Activity -
Report each line of the entries that contains the word "yazdır", copied in full.

Bounding box prediction data -
BEGIN
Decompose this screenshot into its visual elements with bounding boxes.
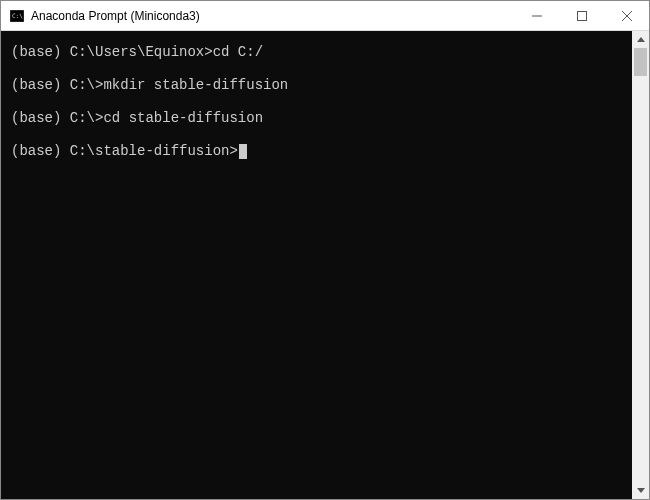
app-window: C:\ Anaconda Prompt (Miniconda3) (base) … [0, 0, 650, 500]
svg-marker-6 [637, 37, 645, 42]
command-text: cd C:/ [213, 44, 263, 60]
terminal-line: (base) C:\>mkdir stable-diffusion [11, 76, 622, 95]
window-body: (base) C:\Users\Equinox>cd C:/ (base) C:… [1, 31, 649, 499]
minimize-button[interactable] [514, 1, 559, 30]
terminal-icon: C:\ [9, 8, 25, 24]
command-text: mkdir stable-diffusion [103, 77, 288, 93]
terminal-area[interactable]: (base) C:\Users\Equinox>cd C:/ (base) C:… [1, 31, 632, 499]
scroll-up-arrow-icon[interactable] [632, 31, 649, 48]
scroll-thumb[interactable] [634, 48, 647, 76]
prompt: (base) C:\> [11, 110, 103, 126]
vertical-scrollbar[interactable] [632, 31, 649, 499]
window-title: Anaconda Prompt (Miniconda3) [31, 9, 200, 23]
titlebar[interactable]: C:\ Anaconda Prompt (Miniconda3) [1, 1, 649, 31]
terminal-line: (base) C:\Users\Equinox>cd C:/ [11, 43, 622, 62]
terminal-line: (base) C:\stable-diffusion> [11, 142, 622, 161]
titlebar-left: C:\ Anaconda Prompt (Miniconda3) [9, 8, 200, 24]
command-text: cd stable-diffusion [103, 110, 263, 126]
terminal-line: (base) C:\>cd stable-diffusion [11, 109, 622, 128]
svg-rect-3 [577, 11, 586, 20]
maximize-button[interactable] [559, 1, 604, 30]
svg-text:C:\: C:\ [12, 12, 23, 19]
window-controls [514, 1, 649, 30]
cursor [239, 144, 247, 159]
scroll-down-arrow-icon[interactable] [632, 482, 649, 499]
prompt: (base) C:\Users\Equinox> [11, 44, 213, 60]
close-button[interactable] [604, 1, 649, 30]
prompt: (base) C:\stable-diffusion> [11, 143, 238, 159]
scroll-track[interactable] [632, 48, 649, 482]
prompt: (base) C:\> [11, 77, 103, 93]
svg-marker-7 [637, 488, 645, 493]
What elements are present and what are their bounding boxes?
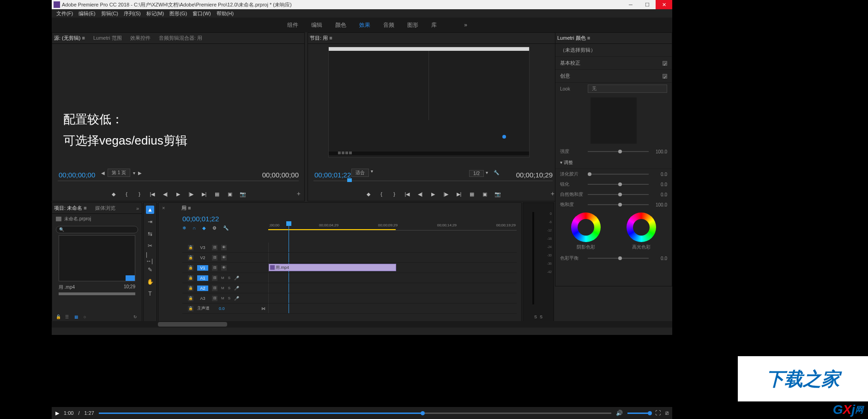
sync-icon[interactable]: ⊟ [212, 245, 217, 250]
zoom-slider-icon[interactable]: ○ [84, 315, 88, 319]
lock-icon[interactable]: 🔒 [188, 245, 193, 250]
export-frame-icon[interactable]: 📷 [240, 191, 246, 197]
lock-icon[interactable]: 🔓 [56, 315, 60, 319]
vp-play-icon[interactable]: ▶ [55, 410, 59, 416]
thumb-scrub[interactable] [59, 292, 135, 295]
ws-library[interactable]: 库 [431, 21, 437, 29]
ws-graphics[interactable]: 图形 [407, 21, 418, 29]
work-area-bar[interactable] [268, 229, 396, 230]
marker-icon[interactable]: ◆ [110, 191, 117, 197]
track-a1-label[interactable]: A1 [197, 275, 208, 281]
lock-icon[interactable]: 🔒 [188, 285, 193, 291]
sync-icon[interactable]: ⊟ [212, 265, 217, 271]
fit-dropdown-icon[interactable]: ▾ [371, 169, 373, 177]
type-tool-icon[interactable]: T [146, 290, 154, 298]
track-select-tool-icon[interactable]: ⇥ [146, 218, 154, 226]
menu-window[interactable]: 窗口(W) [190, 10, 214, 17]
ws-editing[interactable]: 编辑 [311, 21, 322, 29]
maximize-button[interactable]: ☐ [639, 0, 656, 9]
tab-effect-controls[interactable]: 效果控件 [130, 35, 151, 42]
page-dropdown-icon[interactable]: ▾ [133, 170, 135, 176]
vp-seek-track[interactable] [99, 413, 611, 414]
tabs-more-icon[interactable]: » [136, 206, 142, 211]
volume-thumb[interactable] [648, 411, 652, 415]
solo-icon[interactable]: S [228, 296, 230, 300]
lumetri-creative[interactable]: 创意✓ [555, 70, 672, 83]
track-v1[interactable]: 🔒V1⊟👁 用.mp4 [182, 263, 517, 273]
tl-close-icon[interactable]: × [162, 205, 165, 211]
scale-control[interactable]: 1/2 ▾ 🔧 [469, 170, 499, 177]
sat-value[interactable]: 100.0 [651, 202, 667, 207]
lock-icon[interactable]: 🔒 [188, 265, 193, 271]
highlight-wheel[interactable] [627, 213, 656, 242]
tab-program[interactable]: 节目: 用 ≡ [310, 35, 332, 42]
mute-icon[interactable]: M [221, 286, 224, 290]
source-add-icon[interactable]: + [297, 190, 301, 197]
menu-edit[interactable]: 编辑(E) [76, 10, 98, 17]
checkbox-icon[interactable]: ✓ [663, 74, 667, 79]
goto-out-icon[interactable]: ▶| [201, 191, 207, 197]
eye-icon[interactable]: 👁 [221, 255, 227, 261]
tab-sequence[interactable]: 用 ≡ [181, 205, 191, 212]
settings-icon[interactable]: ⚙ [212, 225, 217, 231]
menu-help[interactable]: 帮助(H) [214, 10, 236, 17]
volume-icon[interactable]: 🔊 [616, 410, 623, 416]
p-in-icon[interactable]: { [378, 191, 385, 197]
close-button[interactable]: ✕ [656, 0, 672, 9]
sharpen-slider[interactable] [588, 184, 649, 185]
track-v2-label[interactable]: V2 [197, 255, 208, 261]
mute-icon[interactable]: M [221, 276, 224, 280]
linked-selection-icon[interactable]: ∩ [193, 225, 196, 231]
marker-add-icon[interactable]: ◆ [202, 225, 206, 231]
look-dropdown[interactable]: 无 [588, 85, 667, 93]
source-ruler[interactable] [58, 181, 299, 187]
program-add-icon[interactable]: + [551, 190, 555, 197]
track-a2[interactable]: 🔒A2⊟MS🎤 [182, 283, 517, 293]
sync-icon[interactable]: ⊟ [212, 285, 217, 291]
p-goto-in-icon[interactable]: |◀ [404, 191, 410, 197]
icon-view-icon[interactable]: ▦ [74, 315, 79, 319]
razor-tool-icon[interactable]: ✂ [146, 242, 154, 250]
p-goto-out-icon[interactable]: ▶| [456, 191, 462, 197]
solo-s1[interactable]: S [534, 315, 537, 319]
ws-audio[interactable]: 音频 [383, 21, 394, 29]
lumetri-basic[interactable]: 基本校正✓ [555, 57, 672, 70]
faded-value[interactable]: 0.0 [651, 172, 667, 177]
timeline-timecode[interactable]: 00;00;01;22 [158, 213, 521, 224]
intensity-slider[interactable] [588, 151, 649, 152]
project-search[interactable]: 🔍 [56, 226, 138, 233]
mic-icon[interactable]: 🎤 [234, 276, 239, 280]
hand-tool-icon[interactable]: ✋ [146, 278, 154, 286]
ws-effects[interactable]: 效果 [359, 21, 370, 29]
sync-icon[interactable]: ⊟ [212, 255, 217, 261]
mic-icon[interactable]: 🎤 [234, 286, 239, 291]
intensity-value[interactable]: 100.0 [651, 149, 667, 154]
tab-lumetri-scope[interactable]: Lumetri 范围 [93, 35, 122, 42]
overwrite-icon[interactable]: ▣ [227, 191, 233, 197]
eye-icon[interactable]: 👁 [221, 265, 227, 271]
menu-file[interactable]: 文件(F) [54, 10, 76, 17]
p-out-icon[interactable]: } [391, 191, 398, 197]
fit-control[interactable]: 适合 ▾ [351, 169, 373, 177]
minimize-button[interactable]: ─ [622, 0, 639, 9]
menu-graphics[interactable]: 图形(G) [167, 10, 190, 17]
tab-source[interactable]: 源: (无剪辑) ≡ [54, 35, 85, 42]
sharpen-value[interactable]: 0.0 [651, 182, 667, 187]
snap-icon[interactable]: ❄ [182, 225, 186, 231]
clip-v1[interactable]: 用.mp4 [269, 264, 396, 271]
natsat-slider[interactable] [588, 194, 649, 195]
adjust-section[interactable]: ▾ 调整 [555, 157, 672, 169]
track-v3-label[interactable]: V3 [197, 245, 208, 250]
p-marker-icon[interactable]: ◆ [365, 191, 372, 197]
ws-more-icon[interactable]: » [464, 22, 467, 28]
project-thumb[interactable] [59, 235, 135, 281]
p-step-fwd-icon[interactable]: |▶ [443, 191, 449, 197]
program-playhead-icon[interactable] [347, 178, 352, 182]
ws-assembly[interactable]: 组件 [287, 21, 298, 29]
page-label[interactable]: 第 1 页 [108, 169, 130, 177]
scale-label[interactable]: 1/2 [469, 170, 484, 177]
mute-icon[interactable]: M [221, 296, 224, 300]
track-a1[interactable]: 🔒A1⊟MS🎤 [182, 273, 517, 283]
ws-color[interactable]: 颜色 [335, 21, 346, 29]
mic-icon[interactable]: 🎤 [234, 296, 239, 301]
END
BEGIN
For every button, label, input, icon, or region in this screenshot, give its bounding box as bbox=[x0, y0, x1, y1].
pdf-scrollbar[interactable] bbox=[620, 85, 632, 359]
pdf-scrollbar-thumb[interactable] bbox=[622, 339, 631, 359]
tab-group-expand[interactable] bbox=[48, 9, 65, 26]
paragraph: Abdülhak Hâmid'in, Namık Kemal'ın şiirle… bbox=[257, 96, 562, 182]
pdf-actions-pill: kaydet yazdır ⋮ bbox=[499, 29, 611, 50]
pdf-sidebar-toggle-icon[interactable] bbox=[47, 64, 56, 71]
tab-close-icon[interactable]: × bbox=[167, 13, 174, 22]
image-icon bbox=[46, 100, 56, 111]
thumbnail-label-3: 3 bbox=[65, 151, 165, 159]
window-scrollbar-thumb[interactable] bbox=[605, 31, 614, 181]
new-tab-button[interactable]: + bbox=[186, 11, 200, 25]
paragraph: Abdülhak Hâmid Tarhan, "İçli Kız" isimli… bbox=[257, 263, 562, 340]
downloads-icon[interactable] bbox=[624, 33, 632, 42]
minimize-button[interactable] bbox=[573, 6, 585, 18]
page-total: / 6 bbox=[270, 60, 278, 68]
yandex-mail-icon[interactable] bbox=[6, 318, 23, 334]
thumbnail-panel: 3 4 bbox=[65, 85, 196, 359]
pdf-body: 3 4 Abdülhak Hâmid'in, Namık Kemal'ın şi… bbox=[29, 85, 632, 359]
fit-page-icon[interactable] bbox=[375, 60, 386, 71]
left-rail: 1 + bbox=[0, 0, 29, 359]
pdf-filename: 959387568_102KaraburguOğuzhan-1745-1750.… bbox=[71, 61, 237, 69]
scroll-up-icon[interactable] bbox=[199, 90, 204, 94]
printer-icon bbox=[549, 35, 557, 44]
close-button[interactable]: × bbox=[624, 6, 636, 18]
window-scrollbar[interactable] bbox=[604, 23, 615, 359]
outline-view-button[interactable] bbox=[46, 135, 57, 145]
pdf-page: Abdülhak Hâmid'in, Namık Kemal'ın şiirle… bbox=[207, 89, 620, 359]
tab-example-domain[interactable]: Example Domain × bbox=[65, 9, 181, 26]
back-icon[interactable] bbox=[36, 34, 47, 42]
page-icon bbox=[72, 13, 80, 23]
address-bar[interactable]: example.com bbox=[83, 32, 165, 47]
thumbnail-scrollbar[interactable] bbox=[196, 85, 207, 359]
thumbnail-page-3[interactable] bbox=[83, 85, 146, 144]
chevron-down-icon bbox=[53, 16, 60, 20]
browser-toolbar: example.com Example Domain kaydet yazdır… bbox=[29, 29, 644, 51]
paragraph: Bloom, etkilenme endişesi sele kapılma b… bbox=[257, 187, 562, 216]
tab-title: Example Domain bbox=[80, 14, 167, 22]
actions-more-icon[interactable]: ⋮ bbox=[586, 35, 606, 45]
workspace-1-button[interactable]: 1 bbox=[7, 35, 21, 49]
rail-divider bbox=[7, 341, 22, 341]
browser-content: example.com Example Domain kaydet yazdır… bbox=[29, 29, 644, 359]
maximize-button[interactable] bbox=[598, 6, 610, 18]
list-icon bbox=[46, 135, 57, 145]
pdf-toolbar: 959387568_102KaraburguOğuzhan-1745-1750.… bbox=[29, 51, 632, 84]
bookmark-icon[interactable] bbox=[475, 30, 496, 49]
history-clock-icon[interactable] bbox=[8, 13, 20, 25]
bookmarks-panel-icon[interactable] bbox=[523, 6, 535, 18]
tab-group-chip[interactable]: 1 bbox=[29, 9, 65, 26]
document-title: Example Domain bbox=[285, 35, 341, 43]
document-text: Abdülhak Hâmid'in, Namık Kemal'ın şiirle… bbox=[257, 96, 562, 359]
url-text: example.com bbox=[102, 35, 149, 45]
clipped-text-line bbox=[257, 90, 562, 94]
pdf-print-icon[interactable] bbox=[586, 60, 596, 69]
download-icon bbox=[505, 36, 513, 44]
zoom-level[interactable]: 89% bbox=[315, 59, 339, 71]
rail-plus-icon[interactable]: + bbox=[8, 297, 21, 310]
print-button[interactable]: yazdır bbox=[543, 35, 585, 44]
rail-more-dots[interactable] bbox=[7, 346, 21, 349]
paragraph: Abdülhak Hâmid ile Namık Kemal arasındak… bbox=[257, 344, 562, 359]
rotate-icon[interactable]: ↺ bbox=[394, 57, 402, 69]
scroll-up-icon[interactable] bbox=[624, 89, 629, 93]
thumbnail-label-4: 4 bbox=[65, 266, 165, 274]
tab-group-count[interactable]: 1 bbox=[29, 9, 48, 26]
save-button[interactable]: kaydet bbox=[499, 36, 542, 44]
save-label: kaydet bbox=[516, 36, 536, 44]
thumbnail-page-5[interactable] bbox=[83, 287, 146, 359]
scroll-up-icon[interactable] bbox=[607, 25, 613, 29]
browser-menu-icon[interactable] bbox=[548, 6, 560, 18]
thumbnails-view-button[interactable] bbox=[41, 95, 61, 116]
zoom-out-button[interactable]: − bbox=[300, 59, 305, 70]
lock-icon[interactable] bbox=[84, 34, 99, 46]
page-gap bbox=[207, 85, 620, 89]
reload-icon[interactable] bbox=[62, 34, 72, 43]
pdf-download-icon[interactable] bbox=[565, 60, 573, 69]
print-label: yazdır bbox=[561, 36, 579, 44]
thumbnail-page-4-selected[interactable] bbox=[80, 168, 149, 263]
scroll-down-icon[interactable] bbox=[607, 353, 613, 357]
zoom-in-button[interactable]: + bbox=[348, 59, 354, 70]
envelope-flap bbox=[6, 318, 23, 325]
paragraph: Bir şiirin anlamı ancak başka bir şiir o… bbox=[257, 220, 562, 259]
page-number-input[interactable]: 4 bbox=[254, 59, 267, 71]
END
Output for this exercise -
pdf-actions-pill: kaydet yazdır ⋮ bbox=[499, 29, 611, 50]
browser-toolbar: example.com Example Domain kaydet yazdır… bbox=[29, 29, 644, 51]
browser-content: example.com Example Domain kaydet yazdır… bbox=[29, 29, 644, 359]
print-button[interactable]: yazdır bbox=[543, 35, 585, 44]
print-label: yazdır bbox=[561, 36, 579, 44]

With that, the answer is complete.